[Start of Attachment]

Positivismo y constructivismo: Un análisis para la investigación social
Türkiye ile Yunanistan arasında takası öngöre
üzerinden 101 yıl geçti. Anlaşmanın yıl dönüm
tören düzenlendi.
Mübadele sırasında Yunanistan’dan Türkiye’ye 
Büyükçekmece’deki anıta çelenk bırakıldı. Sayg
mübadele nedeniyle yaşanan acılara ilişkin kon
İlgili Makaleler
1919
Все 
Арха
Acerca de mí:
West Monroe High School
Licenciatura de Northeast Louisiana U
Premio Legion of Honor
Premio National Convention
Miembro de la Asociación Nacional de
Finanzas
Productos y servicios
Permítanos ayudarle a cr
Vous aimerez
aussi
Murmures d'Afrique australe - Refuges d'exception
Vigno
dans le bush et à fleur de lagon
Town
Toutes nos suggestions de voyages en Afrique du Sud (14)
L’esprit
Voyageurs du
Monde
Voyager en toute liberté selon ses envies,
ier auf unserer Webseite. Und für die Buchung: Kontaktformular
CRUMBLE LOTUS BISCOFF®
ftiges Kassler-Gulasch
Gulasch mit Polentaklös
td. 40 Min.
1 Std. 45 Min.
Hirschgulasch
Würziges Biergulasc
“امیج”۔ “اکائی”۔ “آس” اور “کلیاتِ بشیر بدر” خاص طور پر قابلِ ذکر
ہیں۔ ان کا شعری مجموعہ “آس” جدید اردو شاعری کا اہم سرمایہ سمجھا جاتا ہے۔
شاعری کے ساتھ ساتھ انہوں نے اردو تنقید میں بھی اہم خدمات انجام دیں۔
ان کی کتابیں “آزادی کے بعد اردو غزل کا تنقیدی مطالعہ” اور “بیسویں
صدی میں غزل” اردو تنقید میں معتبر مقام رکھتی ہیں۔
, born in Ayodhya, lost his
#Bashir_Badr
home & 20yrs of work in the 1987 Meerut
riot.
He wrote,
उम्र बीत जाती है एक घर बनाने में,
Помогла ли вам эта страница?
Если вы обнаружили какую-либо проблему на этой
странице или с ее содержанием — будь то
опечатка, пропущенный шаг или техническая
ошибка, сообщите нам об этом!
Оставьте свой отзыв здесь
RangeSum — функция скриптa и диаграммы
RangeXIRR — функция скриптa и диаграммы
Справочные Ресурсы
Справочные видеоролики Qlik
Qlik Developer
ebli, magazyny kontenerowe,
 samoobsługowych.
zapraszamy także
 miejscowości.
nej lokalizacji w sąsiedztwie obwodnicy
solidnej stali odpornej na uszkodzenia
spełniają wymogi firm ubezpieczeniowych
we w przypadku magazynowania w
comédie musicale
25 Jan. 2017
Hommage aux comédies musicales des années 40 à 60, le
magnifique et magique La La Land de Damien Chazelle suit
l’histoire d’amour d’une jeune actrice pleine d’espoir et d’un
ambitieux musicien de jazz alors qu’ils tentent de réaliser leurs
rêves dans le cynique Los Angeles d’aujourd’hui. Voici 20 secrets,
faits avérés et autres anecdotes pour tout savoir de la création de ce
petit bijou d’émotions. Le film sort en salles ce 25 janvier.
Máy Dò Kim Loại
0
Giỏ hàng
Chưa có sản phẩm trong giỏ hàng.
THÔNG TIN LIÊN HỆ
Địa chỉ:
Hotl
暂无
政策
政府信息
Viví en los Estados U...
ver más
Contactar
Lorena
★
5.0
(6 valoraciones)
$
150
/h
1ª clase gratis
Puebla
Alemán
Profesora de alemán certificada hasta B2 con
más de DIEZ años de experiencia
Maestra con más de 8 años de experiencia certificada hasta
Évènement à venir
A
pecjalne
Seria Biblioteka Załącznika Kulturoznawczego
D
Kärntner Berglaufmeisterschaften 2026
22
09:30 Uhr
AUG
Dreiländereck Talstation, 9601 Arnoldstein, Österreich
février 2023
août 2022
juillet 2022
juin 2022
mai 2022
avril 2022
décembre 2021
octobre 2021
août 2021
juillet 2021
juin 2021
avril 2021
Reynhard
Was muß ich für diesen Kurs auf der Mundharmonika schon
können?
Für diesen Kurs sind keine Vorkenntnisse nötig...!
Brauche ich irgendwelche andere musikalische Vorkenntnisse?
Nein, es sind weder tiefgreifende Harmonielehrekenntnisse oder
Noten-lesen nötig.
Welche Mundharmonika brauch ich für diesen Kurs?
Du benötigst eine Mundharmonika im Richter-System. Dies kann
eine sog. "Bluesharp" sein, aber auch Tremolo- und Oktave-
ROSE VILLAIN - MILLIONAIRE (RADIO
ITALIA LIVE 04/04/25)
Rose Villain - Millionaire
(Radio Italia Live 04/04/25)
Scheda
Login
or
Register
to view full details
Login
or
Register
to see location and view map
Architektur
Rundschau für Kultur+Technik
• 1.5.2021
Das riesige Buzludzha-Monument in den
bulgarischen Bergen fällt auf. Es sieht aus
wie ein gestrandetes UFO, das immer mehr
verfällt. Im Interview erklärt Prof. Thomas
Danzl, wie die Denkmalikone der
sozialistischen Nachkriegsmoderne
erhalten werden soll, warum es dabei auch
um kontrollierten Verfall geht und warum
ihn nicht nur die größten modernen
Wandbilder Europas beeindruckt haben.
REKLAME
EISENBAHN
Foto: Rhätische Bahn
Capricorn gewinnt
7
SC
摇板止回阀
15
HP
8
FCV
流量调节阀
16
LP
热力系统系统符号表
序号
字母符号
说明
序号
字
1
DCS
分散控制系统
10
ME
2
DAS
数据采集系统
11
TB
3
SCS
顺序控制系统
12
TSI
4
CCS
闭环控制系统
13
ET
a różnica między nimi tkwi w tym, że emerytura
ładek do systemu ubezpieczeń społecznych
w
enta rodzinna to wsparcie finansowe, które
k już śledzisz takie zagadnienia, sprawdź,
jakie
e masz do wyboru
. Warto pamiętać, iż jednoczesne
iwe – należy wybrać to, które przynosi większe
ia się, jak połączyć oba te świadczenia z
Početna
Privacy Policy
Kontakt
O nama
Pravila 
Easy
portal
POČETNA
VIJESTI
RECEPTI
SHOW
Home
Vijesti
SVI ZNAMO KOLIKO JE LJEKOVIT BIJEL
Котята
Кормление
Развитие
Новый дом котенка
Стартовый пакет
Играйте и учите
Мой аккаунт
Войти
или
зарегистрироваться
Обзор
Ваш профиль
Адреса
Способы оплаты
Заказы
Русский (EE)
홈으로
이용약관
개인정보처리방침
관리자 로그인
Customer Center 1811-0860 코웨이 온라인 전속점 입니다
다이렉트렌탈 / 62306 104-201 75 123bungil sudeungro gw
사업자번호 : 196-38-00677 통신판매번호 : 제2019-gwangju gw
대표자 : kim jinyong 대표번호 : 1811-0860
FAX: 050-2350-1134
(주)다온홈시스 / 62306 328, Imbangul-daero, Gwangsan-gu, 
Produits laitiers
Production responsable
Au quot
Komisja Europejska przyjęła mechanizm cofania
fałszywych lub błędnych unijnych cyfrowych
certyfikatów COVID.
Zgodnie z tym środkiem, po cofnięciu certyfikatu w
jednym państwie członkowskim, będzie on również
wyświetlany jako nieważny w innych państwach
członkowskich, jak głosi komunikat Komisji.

[End of Attachment]

Description of the task: Taking the records as a whole, report how many of their lines include the word "Kurs". Nothing but the number is wanted.

Result for this task: 3